Longitude (Building 2)

set.seed(123)
inTraining<-createDataPartition(build2.long$LONGITUDE,
                                p=.70,
                                list = FALSE)

training.RF.long2<-build2.long[inTraining,]
test.RF.long2<-build2.long[-inTraining,]


cluster <- makeCluster(detectCores()-1)
registerDoSNOW(cluster)

fitControl<- trainControl(method = "cv", number = 5,  verboseIter = TRUE)

rf.long2<- train(LONGITUDE ~ ., 
                 data = training.RF.long2,
                 method = "ranger",
                 trControl = fitControl, 
                 preProcess = c("zv", "medianImpute"))

stopCluster(cluster)
registerDoSEQ(cluster)
rm(cluster)

prediction.RF.long2<-predict(rf.long2, test.RF.long2)
error.rf.long2<-postResample(prediction.RF.long2, test.RF.long2$LONGITUDE) 
# RMSE= 4.10 
# Rsquared= 0,99

Longitude (Building 3)

set.seed(123)
inTraining<-createDataPartition(build3.long$LONGITUDE,
                                p=.70,
                                list = FALSE)

training.RF.long3<-build3.long[inTraining,]
test.RF.long3<-build3.long[-inTraining,]


cluster <- makeCluster(detectCores()-1)
registerDoSNOW(cluster)

fitControl<- trainControl(method = "cv", number = 5,  verboseIter = TRUE)

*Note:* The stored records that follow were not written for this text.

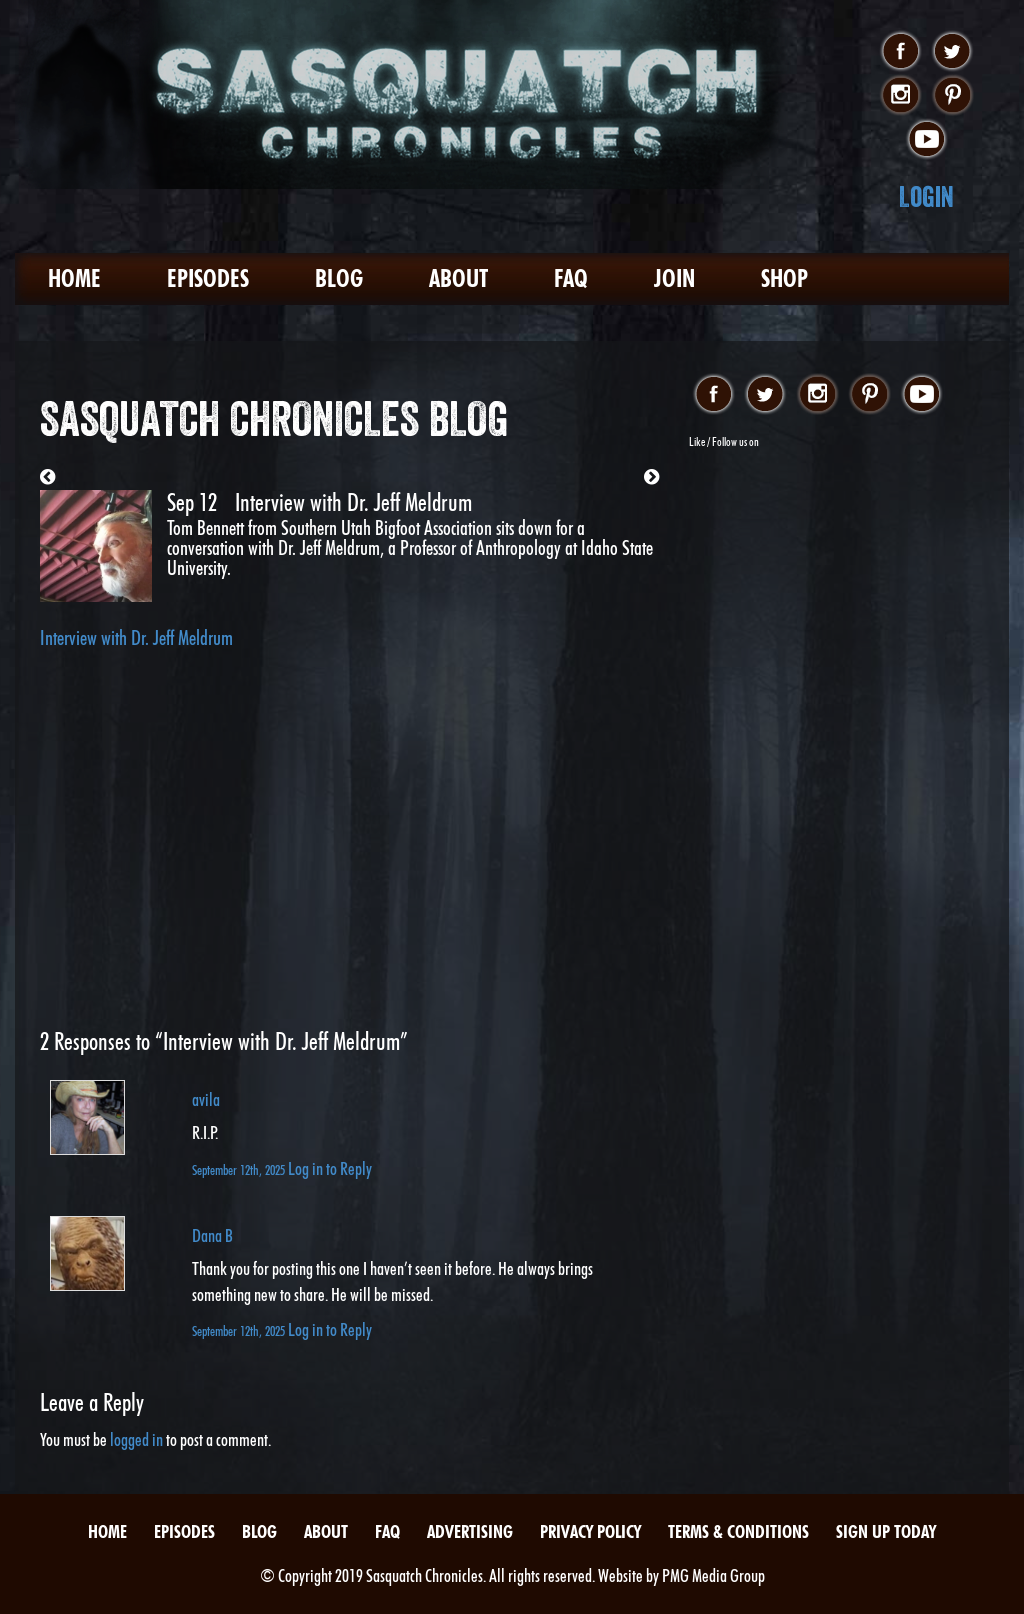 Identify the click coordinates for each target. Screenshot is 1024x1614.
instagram (900, 96)
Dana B (212, 1235)
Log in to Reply (330, 1168)
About (458, 278)
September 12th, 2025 (240, 1169)
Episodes (208, 278)
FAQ (571, 278)
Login (926, 196)
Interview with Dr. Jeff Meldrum (136, 638)
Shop (784, 278)
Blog (339, 278)
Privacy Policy (590, 1531)
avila (206, 1099)
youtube (926, 140)
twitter (952, 52)
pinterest (952, 96)
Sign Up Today (886, 1531)
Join (674, 278)
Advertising (470, 1531)
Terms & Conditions (738, 1531)
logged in (136, 1439)
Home (74, 278)
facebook (900, 52) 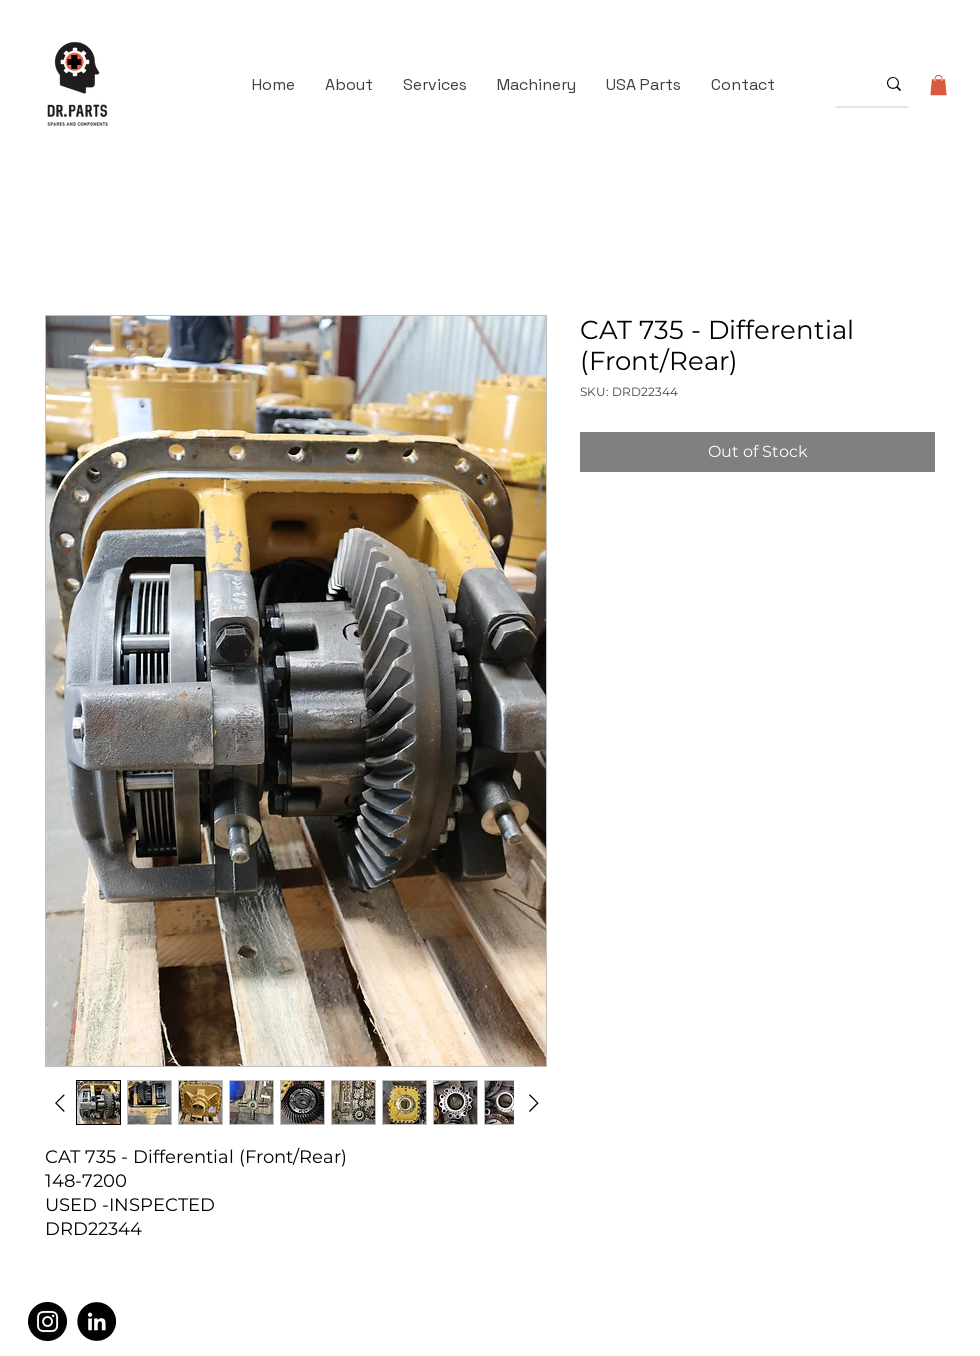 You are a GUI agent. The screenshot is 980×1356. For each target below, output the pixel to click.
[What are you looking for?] (840, 84)
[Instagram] (47, 1321)
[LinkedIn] (96, 1321)
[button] (938, 85) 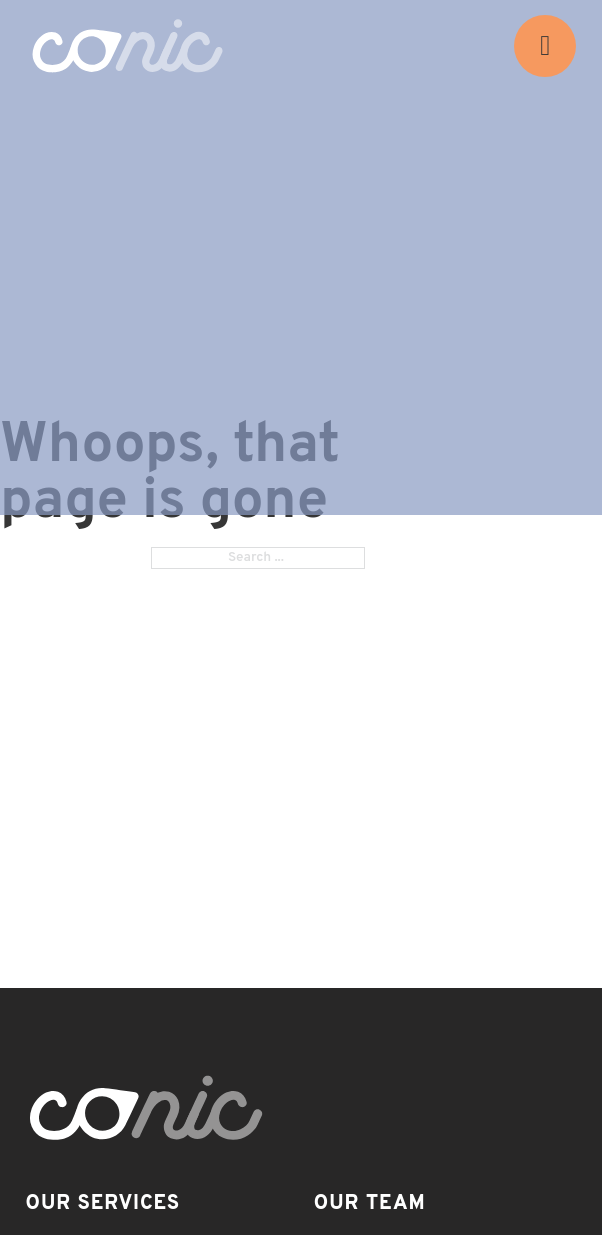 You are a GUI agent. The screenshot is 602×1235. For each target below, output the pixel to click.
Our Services (103, 1204)
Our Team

rf.long3<- train(LONGITUDE ~ ., 
                 data = training.RF.long3,
                 method = "ranger",
                 trControl = fitControl, 
                 preProcess = c("zv", "medianImpute"))

stopCluster(cluster)
registerDoSEQ(cluster)
rm(cluster)

prediction.RF.long3<-predict(rf.long3, test.RF.long3)
error.rf.long3<-postResample(prediction.RF.long3, test.RF.long3$LONGITUDE) 
# RMSE= 5,36 
# Rsquared= 0,98

Conclusions

We have seen as some WAPS probably have been moved into different buildings between the creation of both datasets.Thus really worsen the predcition of the models, specially for Building 2 and Building 3. However, the predictions of the models are very accurate and quite representative. But, we have to take into account that we mixed both datas ( Training and Validation) to create the models because the training data had a lack of representativity. Hence, it is difficult to gauge if our model can have a problem of overfitting.